───── Data segment ─────

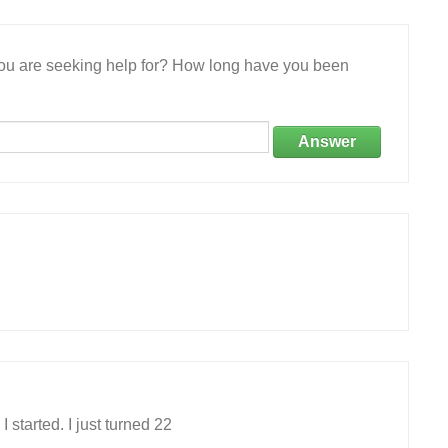
 you are seeking help for? How long have you been
Answer
 started. I just turned 22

─────

# How to complete this task:
Pictures aside, please output the whole listing exactly as it appears above.

# Output for this exercise:
 you are seeking help for? How long have you been
Answer
 started. I just turned 22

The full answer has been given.